Reply
Explorer
Posts: 11
Registered: ‎07-14-2015
Accepted Solution

Spark 2 Can't write dataframe to parquet table

[ Edited ]

I'm trying to write a dataframe to a parquet hive table and keep getting an error saying that the table is HiveFileFormat and not ParquetFileFormat.

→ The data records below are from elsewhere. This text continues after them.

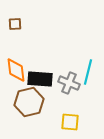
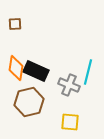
orange diamond: moved 2 px up; rotated 15 degrees clockwise
black rectangle: moved 4 px left, 8 px up; rotated 20 degrees clockwise
gray cross: moved 2 px down
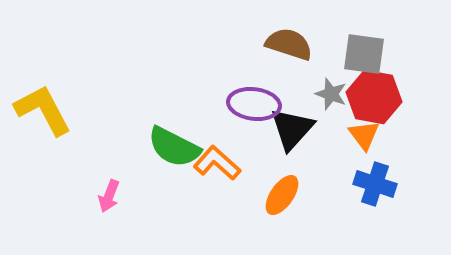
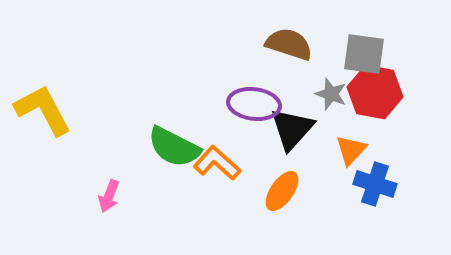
red hexagon: moved 1 px right, 5 px up
orange triangle: moved 13 px left, 15 px down; rotated 20 degrees clockwise
orange ellipse: moved 4 px up
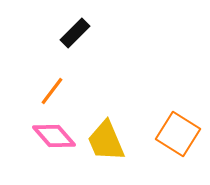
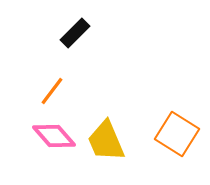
orange square: moved 1 px left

The table is definitely a parquet table.

 

Here's how I'm creating the sparkSession:

val spark = SparkSession
          .builder()
          .config("spark.sql.warehouse.dir", "/user/hive/warehouse")
          .config("spark.sql.sources.maxConcurrentWrites","1")
          .config("spark.sql.parquet.compression.codec", "snappy")
          .config("hive.exec.dynamic.partition", "true")
          .config("hive.exec.dynamic.partition.mode", "nonstrict")
          .config("parquet.compression", "SNAPPY")
          .config("hive.exec.max.dynamic.partitions", "3000")
          .config("parquet.enable.dictionary", "false")
          .config("hive.support.concurrency", "true")
          .enableHiveSupport()
          .getOrCreate()

Here's the code that fails and the error message:

 

dataFrame.write.format("parquet").mode(saveMode).partitionBy(partitionCol).saveAsTable(tableName)
org.apache.spark.sql.AnalysisException: The format of the existing table tableName is `HiveFileFormat`. It doesn't match the specified format `ParquetFileFormat`.;

Here's the table storage info:

# Storage Information
SerDe Library:          org.apache.hadoop.hive.ql.io.parquet.serde.ParquetHiveSerDe
InputFormat:            org.apache.hadoop.hive.ql.io.parquet.MapredParquetInputFormat
OutputFormat:           org.apache.hadoop.hive.ql.io.parquet.MapredParquetOutputFormat
Compressed:             No
Num Buckets:            -1
Bucket Columns:         []
Sort Columns:           []
Storage Desc Params:
        field.delim             \t
        line.delim              \n
        serialization.format    \t

This same code worked before upgrading to spark2, for some reason it isn't recognizing the table as parquet now.

Explorer
Posts: 11
Registered: ‎07-14-2015

Re: Spark 2 Can't write dataframe to parquet table

After doing more testing I'm finding that this happens on tables that aren't even parquet tables and the write command isn't even specifying parquet as the write format. This error does not happen with the insertInto() command though. This is not a good work around because saveAsTable() checks column names wheras insertInto() is based on data order and that is not acceptable for the use case I have.

 

Table I'm trying to write to info:

$ hive -e "describe formatted test_parquet_spark"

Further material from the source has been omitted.